Pettirosso

Fitta pioggia

La fitta nebbia limita il guardo

che solitario corre attraverso le confuse sagome sfocate.

Analizzandole passivamente,

senza mai soffermarsi abbastanza su nessuna di esse,

le identifica tutte sotto la stessa voce: ‘sagome’.

Egoisticamente le rende tutte uguali,

prive di alcuna singolarità.

Un fioco raggio di sole,

illumina debole le foglie colorate

e come tali anche l’osservatore, con esse, risplende.
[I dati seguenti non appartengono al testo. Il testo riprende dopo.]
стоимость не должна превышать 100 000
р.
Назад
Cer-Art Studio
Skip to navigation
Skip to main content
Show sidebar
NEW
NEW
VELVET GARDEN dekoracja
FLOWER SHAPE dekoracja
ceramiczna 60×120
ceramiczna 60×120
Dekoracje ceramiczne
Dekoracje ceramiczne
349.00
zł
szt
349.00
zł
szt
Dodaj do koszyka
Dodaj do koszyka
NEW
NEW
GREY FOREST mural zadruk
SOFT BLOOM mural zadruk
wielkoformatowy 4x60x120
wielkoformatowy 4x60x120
S’intravede un pettirosso camminare,

solitario tra la foschia della prima mattina.

Zampetta timidamente.

La sua esile sagoma minuta, canta.

La sua stanza era la numero 111.

Sulla parete sopra al letto vi era una così rassicurante baionetta.

L’intonaco bluastro dei muri era pressoché cadente.

Impregnato dagli anni passati,

trasmetteva una malinconia pungente che gli penetrava nelle vertebre.

Fece qualche passo incerto verso quella che apparentemente era l’unica finestra dell’appartamento.

Guardò fuori,

i corpi inermi degli amanti catturati giacevano a terra sull’asfalto freddo e bagnato dall’insistente e fitta pioggia.

Poco più distante trovò una scrivania.

Tirando il vecchio cassetto centrale,

scoprì 20 dardi per il fucile ancorato alla parete, che in seguito gli si rivelò brutalmente utile.

La schiena gli faceva tremendamente male.

Non riusciva a spalmare la pomata da sé.

Ancora non sapeva quanto triste fosse essere soli.

Aveva fame.

Lo stomaco stonava con rumori sordi nel silenzio della sala.

Non mangiò quasi nulla.

Si limitò ad osservare quella che all’apparenza era un’inutile mezzobusto segnato profondamente dal tempo.

La statua era posta davanti a una vetrata e dava le spalle ad un edificio anch’esso consumato dagli anni,

dal quale spuntavano trecce d’edera che stringevano forte le pareti sgretolate e sbiadite del complesso.

Il volto rovinato della scultura,

assumeva un’espressione angosciata che pareva rimpiangere la vita terrena.

Mentre la guardava gli salì una forte nostalgia.

Quel blocco di gesso sgretolato gli era così familiare e così sconosciuto allo stesso tempo che lo turbava a tal punto di scolpire in lui un’opprimente nausea.

Con la stessa calma con cui se n’era andato, ritornò nella sua cupa e lugubre stanza.

Senza nemmeno pensarci andò per affacciarsi alla vecchia finestra malconcia per osservare il paesaggio.

Notò una coppia.

Le fredde dita del ragazzo,

di una temperatura nettamente inferiore al corpo di lei,

scivolavano veloci sulla sua pelle come lame di pattini su un canale ghiacciato.

Avevano entrambi il naso tinto di un rosso acceso.

Contrastava con la candida pelle resa ancora più pallida dalla scarsa luminosità del cielo.

Sentì un forte colpo.

D’un tratto uno stormo di cornacchie si alzò spaventato e disorientato nella volta grigiastra.

I corpi dei ragazzi caddero con un tonfo a terra.

La gabbia quale era il loro fisico si era aperta e aveva lasciato libere due anime che finalmente volteggiavano leggere in una sinfonia di danze passionali.

L’amore in quel mondo era proibito.

Solo la morte rendeva pace a tutti coloro che ne cadevano in inganno.